Thursday, April 30, 2015

Pewter angels

Someone at church gave me an angel, a little pewter baby angel with eyes closed, hands folded, bare feet sticking out the bottom of its little robe. “Oh, no,” I protested, “I am surrounded by living angels all the time.” “That’s ok,” he insisted, “here’s one more.” This person loves me, so I took the angel and put it in my pocket. Imagine. An angel in my pocket.  I rubbed it between my fingers, pondered angels for a while, and promptly lost it. Yesterday someone called me to say they’d found a little pewter angel, and was it mine? The thing haunts me!

The little baby angel unsettles me because it sends me back to when I lived with my Mixtec friends. In Ometepec, one day, a woman came to my door with a saint, a doll made up in bright paint and decked out in little rich clothes. “Do you want to rub your hands on the saint?” she asked, “for luck?”  “Oh, no,” I protested, “I talk to my Father God all the time. I have no need to handle saints.”  If she knew I had cancer, would she be back at my door now, offering me a saint to rub?


These people were just trying to be helpful. I am grateful. But I also wonder at our need as humans to find something to touch when we need luck.
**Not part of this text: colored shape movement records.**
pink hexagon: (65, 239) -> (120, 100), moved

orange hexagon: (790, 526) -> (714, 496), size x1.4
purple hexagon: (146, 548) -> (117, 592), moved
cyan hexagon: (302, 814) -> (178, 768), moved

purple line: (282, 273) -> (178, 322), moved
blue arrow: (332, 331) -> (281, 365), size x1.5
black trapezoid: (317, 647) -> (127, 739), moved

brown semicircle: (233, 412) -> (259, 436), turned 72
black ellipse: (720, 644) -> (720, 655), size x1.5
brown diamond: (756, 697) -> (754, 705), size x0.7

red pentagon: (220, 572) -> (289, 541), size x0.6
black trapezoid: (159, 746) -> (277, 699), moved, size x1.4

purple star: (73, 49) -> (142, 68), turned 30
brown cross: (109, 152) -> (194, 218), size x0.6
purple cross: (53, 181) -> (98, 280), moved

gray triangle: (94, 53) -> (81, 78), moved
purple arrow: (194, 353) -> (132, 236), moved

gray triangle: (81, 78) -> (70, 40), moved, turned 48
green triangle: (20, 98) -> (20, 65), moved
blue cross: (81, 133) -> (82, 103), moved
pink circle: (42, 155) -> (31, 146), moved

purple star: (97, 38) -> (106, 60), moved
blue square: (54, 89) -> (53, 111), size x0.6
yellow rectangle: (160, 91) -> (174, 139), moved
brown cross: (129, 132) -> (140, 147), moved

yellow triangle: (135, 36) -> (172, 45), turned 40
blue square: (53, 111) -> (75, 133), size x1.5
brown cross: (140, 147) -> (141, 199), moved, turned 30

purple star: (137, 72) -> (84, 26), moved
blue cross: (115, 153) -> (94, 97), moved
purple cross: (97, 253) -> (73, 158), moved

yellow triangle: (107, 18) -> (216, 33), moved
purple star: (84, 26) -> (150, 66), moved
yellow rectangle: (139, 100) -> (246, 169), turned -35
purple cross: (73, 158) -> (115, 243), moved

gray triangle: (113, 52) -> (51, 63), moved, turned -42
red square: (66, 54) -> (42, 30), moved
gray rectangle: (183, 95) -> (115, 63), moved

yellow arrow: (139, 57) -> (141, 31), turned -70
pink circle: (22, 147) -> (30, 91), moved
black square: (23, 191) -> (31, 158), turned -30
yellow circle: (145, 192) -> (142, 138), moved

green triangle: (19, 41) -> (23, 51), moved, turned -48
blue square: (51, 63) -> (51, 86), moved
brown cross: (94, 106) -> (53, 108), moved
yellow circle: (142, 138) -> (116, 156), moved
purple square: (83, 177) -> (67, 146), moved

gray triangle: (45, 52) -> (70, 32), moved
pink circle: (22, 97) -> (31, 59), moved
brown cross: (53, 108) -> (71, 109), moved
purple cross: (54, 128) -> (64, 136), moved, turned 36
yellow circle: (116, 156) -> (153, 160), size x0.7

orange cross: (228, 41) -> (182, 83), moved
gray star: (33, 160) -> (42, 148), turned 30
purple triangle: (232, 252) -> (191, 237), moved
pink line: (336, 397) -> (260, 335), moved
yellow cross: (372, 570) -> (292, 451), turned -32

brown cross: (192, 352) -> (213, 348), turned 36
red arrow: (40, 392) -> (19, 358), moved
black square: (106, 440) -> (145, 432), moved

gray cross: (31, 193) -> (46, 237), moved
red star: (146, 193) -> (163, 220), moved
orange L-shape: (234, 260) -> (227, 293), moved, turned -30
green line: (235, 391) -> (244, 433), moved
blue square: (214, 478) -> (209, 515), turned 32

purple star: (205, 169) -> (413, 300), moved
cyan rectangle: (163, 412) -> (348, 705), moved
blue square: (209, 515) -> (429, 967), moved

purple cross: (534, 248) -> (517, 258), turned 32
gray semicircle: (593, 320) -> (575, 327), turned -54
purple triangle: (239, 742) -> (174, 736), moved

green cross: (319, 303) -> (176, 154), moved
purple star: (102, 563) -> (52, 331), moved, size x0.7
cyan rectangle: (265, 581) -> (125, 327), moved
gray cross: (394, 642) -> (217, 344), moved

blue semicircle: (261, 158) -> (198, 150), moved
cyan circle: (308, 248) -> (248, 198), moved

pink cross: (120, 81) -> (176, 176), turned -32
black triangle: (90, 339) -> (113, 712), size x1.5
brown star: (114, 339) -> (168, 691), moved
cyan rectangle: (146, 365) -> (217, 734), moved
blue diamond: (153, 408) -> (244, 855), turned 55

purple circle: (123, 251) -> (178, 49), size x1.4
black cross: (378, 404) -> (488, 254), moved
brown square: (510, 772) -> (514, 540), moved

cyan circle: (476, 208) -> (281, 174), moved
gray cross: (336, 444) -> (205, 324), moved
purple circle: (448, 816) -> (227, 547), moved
Things go wrong and, Mixtec or Dutch, we grab onto some…thing: a virgin, an angel, even a habit of private devotions in the morning to ward off the evils of the day. It just doesn’t work that way. As a Christian, I am not shielded from the stuff that goes wrong, even if I eat right, run two miles a day, and have my devos every morning. I am even a missionary, for goodness sake; does this not spare me? Am I not owed something? No. We bear the filth of our world in our poor breasts. We share the sufferings of Christ. We take up our cross, and this is mine.  “Oh you heavenly creatures out there with your wheels within wheels and your millions of eyes, do your thing, and I’ll do mine, and we’ll serve a living God together, and wonder at painted saints and pewter angels.”